** Opening Information supplied block **

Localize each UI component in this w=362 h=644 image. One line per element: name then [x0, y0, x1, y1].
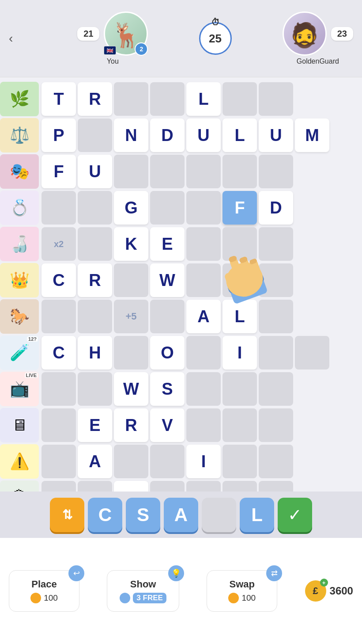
- cell-8-0[interactable]: [41, 372, 76, 406]
- shuffle-button[interactable]: ⇅: [50, 498, 84, 532]
- cell-4-6[interactable]: [259, 227, 293, 261]
- cell-8-5[interactable]: [222, 372, 257, 406]
- cell-10-5[interactable]: [222, 445, 257, 478]
- cell-6-0[interactable]: [41, 300, 76, 333]
- cell-7-5[interactable]: I: [222, 336, 257, 370]
- cell-0-1[interactable]: R: [78, 82, 112, 116]
- cell-4-1[interactable]: [78, 227, 112, 261]
- cell-4-5[interactable]: [222, 227, 257, 261]
- cell-4-4[interactable]: [186, 227, 221, 261]
- cell-7-0[interactable]: C: [41, 336, 76, 370]
- cell-1-1[interactable]: [78, 118, 112, 152]
- gold-button[interactable]: £ +: [305, 580, 326, 602]
- bottom-tiles: ⇅ C S A L ✓: [0, 492, 362, 538]
- tile-empty[interactable]: [202, 498, 236, 532]
- cell-5-5[interactable]: [222, 263, 257, 297]
- cell-2-3[interactable]: [150, 155, 185, 188]
- cell-10-1[interactable]: A: [78, 445, 112, 478]
- cell-2-2[interactable]: [114, 155, 148, 188]
- tile-L[interactable]: L: [240, 498, 274, 532]
- cell-4-2[interactable]: K: [114, 227, 148, 261]
- cell-1-3[interactable]: D: [150, 118, 185, 152]
- cell-10-6[interactable]: [259, 445, 293, 478]
- cell-3-5-blue[interactable]: F: [222, 191, 257, 225]
- cell-2-5[interactable]: [222, 155, 257, 188]
- cell-7-6[interactable]: [259, 336, 293, 370]
- confirm-button[interactable]: ✓: [278, 498, 312, 532]
- grid-row-10: ⚠️ A I: [0, 443, 362, 480]
- cell-4-3[interactable]: E: [150, 227, 185, 261]
- cell-9-1[interactable]: E: [78, 408, 112, 442]
- player-opponent-name: GoldenGuard: [297, 57, 339, 65]
- cell-7-7[interactable]: [295, 336, 329, 370]
- cell-5-3[interactable]: W: [150, 263, 185, 297]
- cell-3-6[interactable]: D: [259, 191, 293, 225]
- cell-7-1[interactable]: H: [78, 336, 112, 370]
- tile-C[interactable]: C: [88, 498, 122, 532]
- cell-8-1[interactable]: [78, 372, 112, 406]
- cell-9-4[interactable]: [186, 408, 221, 442]
- cell-5-4[interactable]: [186, 263, 221, 297]
- cell-10-4[interactable]: I: [186, 445, 221, 478]
- cell-1-2[interactable]: N: [114, 118, 148, 152]
- tile-S[interactable]: S: [126, 498, 160, 532]
- place-button[interactable]: ↩ Place 100: [9, 570, 79, 612]
- cell-9-5[interactable]: [222, 408, 257, 442]
- tile-A[interactable]: A: [164, 498, 198, 532]
- cell-1-6[interactable]: U: [259, 118, 293, 152]
- cell-3-1[interactable]: [78, 191, 112, 225]
- cell-5-1[interactable]: R: [78, 263, 112, 297]
- cell-1-4[interactable]: U: [186, 118, 221, 152]
- cell-5-2[interactable]: [114, 263, 148, 297]
- cell-6-2[interactable]: +5: [114, 300, 148, 333]
- swap-button[interactable]: ⇄ Swap 100: [207, 570, 277, 612]
- clue-9: 🖥: [0, 408, 39, 442]
- cell-0-3[interactable]: [150, 82, 185, 116]
- coin-icon-swap: [228, 593, 239, 603]
- cell-0-6[interactable]: [259, 82, 293, 116]
- cell-7-2[interactable]: [114, 336, 148, 370]
- cell-0-0[interactable]: T: [41, 82, 76, 116]
- action-bar: ↩ Place 100 💡 Show 3 FREE ⇄ Swap 100 £ +…: [0, 538, 362, 644]
- cell-10-3[interactable]: [150, 445, 185, 478]
- cell-2-4[interactable]: [186, 155, 221, 188]
- cell-1-5[interactable]: L: [222, 118, 257, 152]
- cell-0-4[interactable]: L: [186, 82, 221, 116]
- flag-you: 🇬🇧: [104, 46, 116, 55]
- cell-8-2[interactable]: W: [114, 372, 148, 406]
- cell-9-6[interactable]: [259, 408, 293, 442]
- cell-0-5[interactable]: [222, 82, 257, 116]
- cell-0-2[interactable]: [114, 82, 148, 116]
- cell-6-3[interactable]: [150, 300, 185, 333]
- cell-9-0[interactable]: [41, 408, 76, 442]
- cell-2-6[interactable]: [259, 155, 293, 188]
- cell-6-6[interactable]: [259, 300, 293, 333]
- cell-5-6[interactable]: [259, 263, 293, 297]
- grid-row-8: 📺 LIVE W S: [0, 371, 362, 407]
- cell-7-3[interactable]: O: [150, 336, 185, 370]
- cell-8-4[interactable]: [186, 372, 221, 406]
- cell-6-5[interactable]: L: [222, 300, 257, 333]
- cell-2-1[interactable]: U: [78, 155, 112, 188]
- show-button[interactable]: 💡 Show 3 FREE: [107, 570, 179, 612]
- back-button[interactable]: ‹: [9, 31, 26, 46]
- cell-1-0[interactable]: P: [41, 118, 76, 152]
- cell-6-4[interactable]: A: [186, 300, 221, 333]
- cell-9-3[interactable]: V: [150, 408, 185, 442]
- cell-1-7[interactable]: M: [295, 118, 329, 152]
- cell-8-6[interactable]: [259, 372, 293, 406]
- cell-10-0[interactable]: [41, 445, 76, 478]
- cell-4-0[interactable]: x2: [41, 227, 76, 261]
- cell-2-0[interactable]: F: [41, 155, 76, 188]
- cell-3-3[interactable]: [150, 191, 185, 225]
- cell-3-4[interactable]: [186, 191, 221, 225]
- cell-5-0[interactable]: C: [41, 263, 76, 297]
- cell-3-2[interactable]: G: [114, 191, 148, 225]
- free-coin-icon: [120, 593, 130, 603]
- cell-10-2[interactable]: [114, 445, 148, 478]
- cell-7-4[interactable]: [186, 336, 221, 370]
- cell-3-0[interactable]: [41, 191, 76, 225]
- cell-9-2[interactable]: R: [114, 408, 148, 442]
- cell-8-3[interactable]: S: [150, 372, 185, 406]
- cell-6-1[interactable]: [78, 300, 112, 333]
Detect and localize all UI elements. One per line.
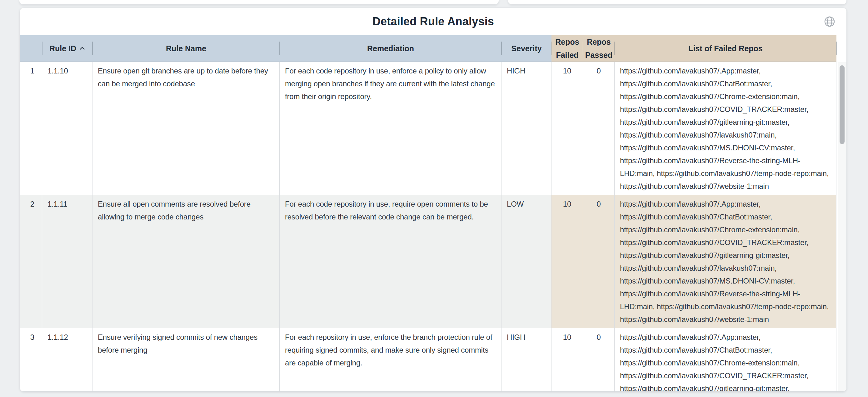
header-severity[interactable]: Severity bbox=[501, 35, 552, 62]
cell-rule-name: Ensure open git branches are up to date … bbox=[92, 62, 280, 195]
previous-card-right-edge bbox=[508, 0, 846, 4]
cell-severity: HIGH bbox=[501, 328, 552, 391]
header-index bbox=[20, 35, 42, 62]
cell-failed-repos-list: https://github.com/lavakush07/.App:maste… bbox=[615, 328, 836, 391]
cell-repos-failed: 10 bbox=[552, 62, 583, 195]
cell-repos-passed: 0 bbox=[583, 62, 615, 195]
cell-rule-id: 1.1.11 bbox=[42, 195, 92, 328]
card-header: Detailed Rule Analysis bbox=[20, 8, 846, 35]
header-repos-failed[interactable]: Repos Failed bbox=[552, 35, 583, 62]
header-repos-passed[interactable]: Repos Passed bbox=[583, 35, 615, 62]
table-row: 1 1.1.10 Ensure open git branches are up… bbox=[20, 62, 836, 195]
header-rule-id[interactable]: Rule ID bbox=[42, 35, 92, 62]
cell-rule-id: 1.1.12 bbox=[42, 328, 92, 391]
globe-icon[interactable] bbox=[823, 15, 836, 28]
cell-repos-passed: 0 bbox=[583, 328, 615, 391]
cell-severity: LOW bbox=[501, 195, 552, 328]
header-rule-id-label: Rule ID bbox=[50, 42, 76, 55]
cell-rule-name: Ensure all open comments are resolved be… bbox=[92, 195, 280, 328]
table-row: 2 1.1.11 Ensure all open comments are re… bbox=[20, 195, 836, 328]
cell-repos-failed: 10 bbox=[552, 195, 583, 328]
header-failed-repos-list[interactable]: List of Failed Repos bbox=[615, 35, 836, 62]
sort-asc-icon bbox=[79, 46, 85, 51]
cell-failed-repos-list: https://github.com/lavakush07/.App:maste… bbox=[615, 195, 836, 328]
cell-row-index: 3 bbox=[20, 328, 42, 391]
cell-failed-repos-list: https://github.com/lavakush07/.App:maste… bbox=[615, 62, 836, 195]
cell-remediation: For each code repository in use, require… bbox=[280, 195, 501, 328]
table-header-row: Rule ID Rule Name Remediation Severity R… bbox=[20, 35, 836, 62]
detailed-rule-analysis-card: Detailed Rule Analysis Rule ID Rule Name… bbox=[20, 8, 846, 391]
header-remediation[interactable]: Remediation bbox=[280, 35, 501, 62]
page-title: Detailed Rule Analysis bbox=[372, 15, 494, 28]
table-body: 1 1.1.10 Ensure open git branches are up… bbox=[20, 62, 836, 391]
cell-row-index: 1 bbox=[20, 62, 42, 195]
cell-repos-passed: 0 bbox=[583, 195, 615, 328]
vertical-scrollbar[interactable] bbox=[838, 62, 846, 391]
cell-severity: HIGH bbox=[501, 62, 552, 195]
cell-remediation: For each repository in use, enforce the … bbox=[280, 328, 501, 391]
header-rule-name[interactable]: Rule Name bbox=[92, 35, 280, 62]
cell-repos-failed: 10 bbox=[552, 328, 583, 391]
cell-rule-id: 1.1.10 bbox=[42, 62, 92, 195]
cell-remediation: For each code repository in use, enforce… bbox=[280, 62, 501, 195]
previous-card-left-edge bbox=[19, 0, 499, 4]
scrollbar-thumb[interactable] bbox=[840, 65, 844, 144]
table-row: 3 1.1.12 Ensure verifying signed commits… bbox=[20, 328, 836, 391]
cell-row-index: 2 bbox=[20, 195, 42, 328]
rule-table: Rule ID Rule Name Remediation Severity R… bbox=[20, 35, 846, 391]
cell-rule-name: Ensure verifying signed commits of new c… bbox=[92, 328, 280, 391]
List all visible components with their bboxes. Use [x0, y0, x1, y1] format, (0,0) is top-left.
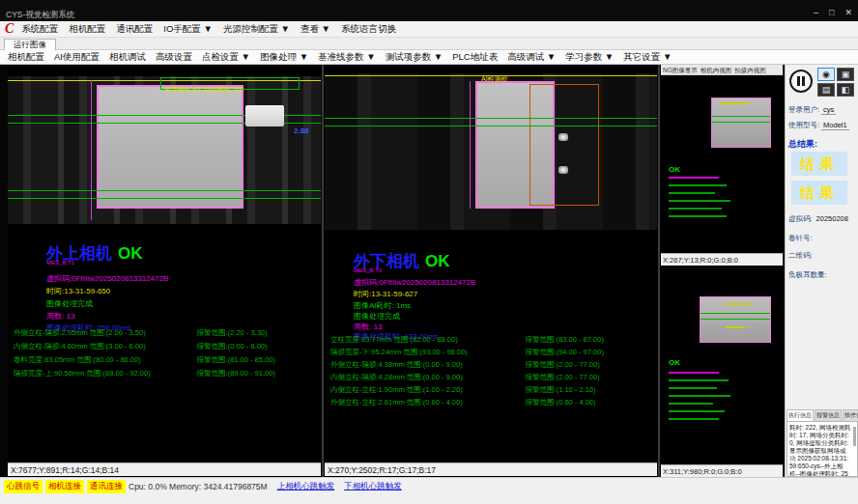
micro-text-line [669, 403, 713, 405]
preview-lower[interactable]: OK X:311;Y:980;R:0;G:0;B:0 [661, 269, 783, 477]
measurement-text: 隔膜宽度-上:90.56mm 范围:(88.00 - 92.00) [14, 369, 197, 378]
overlay-mark [720, 102, 749, 104]
log-output[interactable]: 耗时: 222, 网络检测耗时: 17, 网络分类耗时: 0, 网络提取分类耗时… [786, 421, 858, 477]
tool-advanced-debug[interactable]: 高级调试 ▼ [507, 51, 556, 64]
camera-button[interactable]: ◉ [817, 68, 835, 81]
settings-button[interactable]: ▤ [817, 83, 835, 97]
menu-language-switch[interactable]: 系统语言切换 [341, 23, 396, 36]
camera-view-upper[interactable]: 灰度阈值:93, 动态阈值:100 2.88 外上相机OK MES_B:T1 虚… [8, 65, 321, 477]
tool-test-params[interactable]: 测试项参数 ▼ [386, 51, 443, 64]
camera-image-lower[interactable]: AI检测框 [325, 73, 657, 230]
pixel-coordinates-bar: X:7677;Y:891;R:14;G:14;B:14 [8, 462, 321, 476]
virtual-barcode-label: 虚拟码: [788, 214, 813, 223]
model-label: 使用型号: [788, 121, 819, 129]
micro-text-line [669, 418, 719, 420]
micro-text-line [669, 177, 719, 179]
side-panel: ◉ ▣ ▤ ◧ 登录用户:cys 使用型号:Model1 总结果: 结果 结果 … [785, 65, 858, 477]
micro-text-line [669, 215, 727, 217]
micro-text-line [669, 395, 730, 397]
tool-camera-config[interactable]: 相机配置 [8, 51, 44, 64]
highlight-spot [558, 166, 568, 174]
toolbar: 相机配置 AI使用配置 相机调试 高级设置 点检设置 ▼ 图像处理 ▼ 基准线参… [0, 50, 858, 65]
display-button[interactable]: ◧ [837, 83, 854, 97]
camera-image-upper[interactable]: 灰度阈值:93, 动态阈值:100 2.88 [8, 76, 321, 224]
micro-text-line [669, 200, 730, 202]
micro-text-line [669, 379, 729, 381]
tool-learning-params[interactable]: 学习参数 ▼ [565, 51, 614, 64]
measure-line [701, 319, 770, 320]
model-value[interactable]: Model1 [821, 121, 849, 130]
alarm-range-text: 报警范围:(2.20 - 3.30) [197, 328, 319, 338]
measurement-row: 卷料宽度:83.05mm 范围:(80.00 - 86.00) 报警范围:(81… [14, 355, 319, 365]
camera-view-lower[interactable]: AI检测框 外下相机OK MES_B:T0 虚拟码:0FfIIiw2025020… [325, 65, 657, 477]
measure-line [325, 118, 657, 119]
anode-tab-count-field: 负极耳数量: [788, 270, 856, 280]
app-logo-icon: C [5, 21, 14, 37]
measurement-row: 隔膜宽度-下:95.24mm 范围:(93.00 - 98.00) 报警范围:(… [330, 348, 655, 357]
total-result-label: 总结果: [788, 138, 817, 151]
snapshot-icon: ▣ [842, 70, 850, 79]
close-icon[interactable]: ✕ [844, 8, 852, 17]
measure-line [712, 116, 770, 117]
model-field: 使用型号:Model1 [788, 121, 856, 130]
time-line: 时间:13-31-59-650 [46, 286, 110, 296]
measurement-text: 卷料宽度:83.05mm 范围:(80.00 - 86.00) [14, 355, 197, 365]
maximize-icon[interactable]: □ [829, 8, 834, 17]
tool-image-processing[interactable]: 图像处理 ▼ [260, 51, 308, 64]
menu-camera-config[interactable]: 相机配置 [69, 23, 105, 36]
heartbeat-status-badge: 心跳信号 [4, 480, 43, 493]
tool-advanced-settings[interactable]: 高级设置 [156, 51, 192, 64]
menu-light-config[interactable]: 光源控制配置 ▼ [223, 23, 290, 36]
tool-other-settings[interactable]: 其它设置 ▼ [623, 51, 672, 64]
menu-io-config[interactable]: IO手配置 ▼ [163, 23, 213, 36]
micro-text-line [669, 192, 715, 194]
pause-button[interactable] [789, 70, 813, 93]
tool-spot-check[interactable]: 点检设置 ▼ [202, 51, 250, 64]
preview-ok-label: OK [669, 165, 680, 174]
measurement-row: 外侧立柱-隔膜:2.95mm 范围:(2.00 - 3.50) 报警范围:(2.… [14, 328, 319, 338]
display-icon: ◧ [842, 85, 850, 95]
upper-camera-heartbeat-link[interactable]: 上相机心跳触发 [277, 481, 335, 492]
menu-comm-config[interactable]: 通讯配置 [116, 23, 153, 36]
main-area: 灰度阈值:93, 动态阈值:100 2.88 外上相机OK MES_B:T1 虚… [0, 65, 858, 477]
login-user-value[interactable]: cys [821, 105, 836, 115]
preview-tab-ng[interactable]: NG图像显示 [663, 65, 698, 74]
time-line: 时间:13-31-59-627 [354, 289, 417, 299]
tab-run-image[interactable]: 运行图像 [4, 39, 56, 50]
micro-text-line [669, 372, 719, 374]
tool-ai-config[interactable]: AI使用配置 [54, 51, 100, 64]
panel-button-grid: ◉ ▣ ▤ ◧ [817, 68, 854, 97]
measure-line [8, 190, 321, 191]
menu-system-config[interactable]: 系统配置 [21, 23, 58, 36]
pause-icon [797, 76, 805, 86]
minimize-icon[interactable]: – [814, 8, 818, 17]
tool-camera-debug[interactable]: 相机调试 [109, 51, 146, 64]
preview-upper[interactable]: OK X:267;Y:13;R:0;G:0;B:0 [661, 76, 783, 266]
statusbar: 心跳信号 相机连接 通讯连接 Cpu: 0.0% Memory: 3424.41… [0, 477, 858, 504]
alarm-range-text: 报警范围:(94.00 - 97.00) [526, 348, 655, 357]
menu-view[interactable]: 查看 ▼ [300, 23, 330, 36]
separator [658, 65, 660, 477]
measurement-text: 立柱宽度:83.77mm 范围:(82.00 - 88.00) [330, 335, 526, 345]
measurement-text: 隔膜宽度-下:95.24mm 范围:(93.00 - 98.00) [330, 348, 526, 357]
lower-camera-heartbeat-link[interactable]: 下相机心跳触发 [344, 481, 402, 492]
alarm-range-text: 报警范围:(89.00 - 91.00) [197, 369, 319, 378]
camera-icon: ◉ [822, 70, 830, 79]
settings-icon: ▤ [822, 85, 831, 95]
log-scrollbar[interactable] [853, 427, 856, 446]
measurement-text: 外侧立柱-隔膜:2.95mm 范围:(2.00 - 3.50) [14, 328, 197, 338]
virtual-barcode-field: 虚拟码:20250208 [788, 214, 856, 224]
overlay-mark [726, 303, 751, 305]
window-title: CYS-视觉检测系统 [6, 10, 74, 21]
tool-baseline-params[interactable]: 基准线参数 ▼ [318, 51, 376, 64]
mes-status-label: MES_B:T1 [46, 260, 74, 266]
preview-image [700, 296, 771, 343]
comm-connect-badge: 通讯连接 [87, 480, 126, 493]
preview-tab-inner-view[interactable]: 相机内视图 [701, 65, 732, 74]
titlebar: CYS-视觉检测系统 – □ ✕ [0, 0, 858, 21]
gray-value-label: 2.88 [294, 126, 309, 135]
tool-plc-address[interactable]: PLC地址表 [452, 51, 498, 64]
cpu-memory-status: Cpu: 0.0% Memory: 3424.41796875M [129, 482, 268, 491]
preview-tab-capture-view[interactable]: 拍摄内视图 [734, 65, 766, 74]
snapshot-button[interactable]: ▣ [837, 68, 854, 81]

** Closing Information supplied block **

What is required = Among the lines above, some may include the string "virtual"; state how many, and nothing more.

Your solution = 2